By: Jeff Peeler (jpeeler) 2010-11-10 15:50:21.000-0600

Merge to other branches in progress, reopening for patch attachment.

By: Stefan Schmidt (schmidts) 2010-11-10 16:06:23.000-0600

jeff please have a look at https://reviewboard.asterisk.org/r/1003/ this is a "merge" of your 1.4 patch with my patch to speed up statechange handling but in most parts it should be the same like yours but for trunk.

regards

stefan

By: Jeff Peeler (jpeeler) 2010-11-10 17:10:08.000-0600

Steve is going to upload his 1.6 version of his patch tomorrow and we'll compare to make sure I didn't miss anything.
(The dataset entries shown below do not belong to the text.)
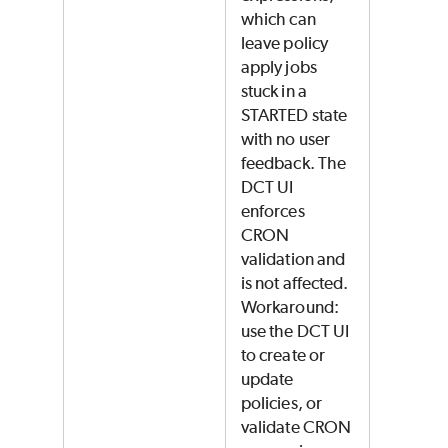
which can
leave policy
apply jobs
stuck in a
STARTED state
with no user
feedback. The
DCT UI
enforces
CRON
validation and
is not affected.
Workaround:
use the DCT UI
to create or
update
policies, or
validate CRON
I found 3 places that probably need fixing in the original patch.

Stefan - I will look at your reviewboard request after I finish merging up to 1.8 (your patch will go into trunk instead of this one). At minimum though we'll need to make sure you add the things I missed in the 1.4 version.



By: Steve Davies (one47) 2010-11-11 03:52:41.000-0600

Hi, Just uploaded hint_ao2_locks-1.6.2.13.patch - This is a straight conversion of the 1.4 patch. It has been running for about 3 days, and for the last 12 hours has been put under constant BLF load.
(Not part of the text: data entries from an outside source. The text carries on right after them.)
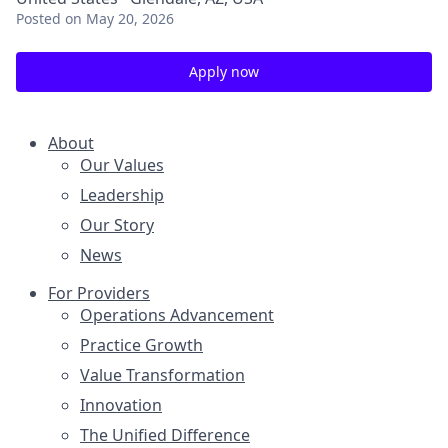
Posted
on May 20, 2026
Apply now
About
Our Values
Leadership
Our Story
News
For Providers
Operations Advancement
Practice Growth
Value Transformation
Innovation
The Unified Difference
100 (pjsua) devices, 10 calls per second (resulting in 30 state changes per second) monitored by 3 handsets. Hints re-subscribed hourly, and occasional dialplan reloads.

I have probably missed something :)

By: Stefan Schmidt (schmidts) 2010-11-11 04:18:29.000-0600

thanks you your work steve!

i have noticed one possible problem (which is covered from the original patch or atleast in the branch)
in the handle_statechange function on row: 3890 you have to check if hint->exten exists, after you have take the lock on it to make sure this exten wasnt destroy in between.

and a simple change which cause a better performance. Dont make hints just a linklist use the extenname (ast_get_extension_name(hint->exten)) for hash value and init the container with a usefull amount of buckets like 563.
extenname is unique per context so this would decrease the search time without causing any problems. even if you have only 1 hint per context then it would be again a linklist and not slower.

By: Jeff Peeler (jpeeler) 2010-11-11 13:29:03.000-0600

Yes, I actually did miss a few things and they have been corrected now. The only one that mattered though was some bad locking in ast_add_hint. I went ahead and also pulled in the small performance improvement for the number of buckets too. Stefan you can either wait for my review or look at the small differences in complete_core_show_hint, handle_show_hint, and ast_merge_contexts_and_delete.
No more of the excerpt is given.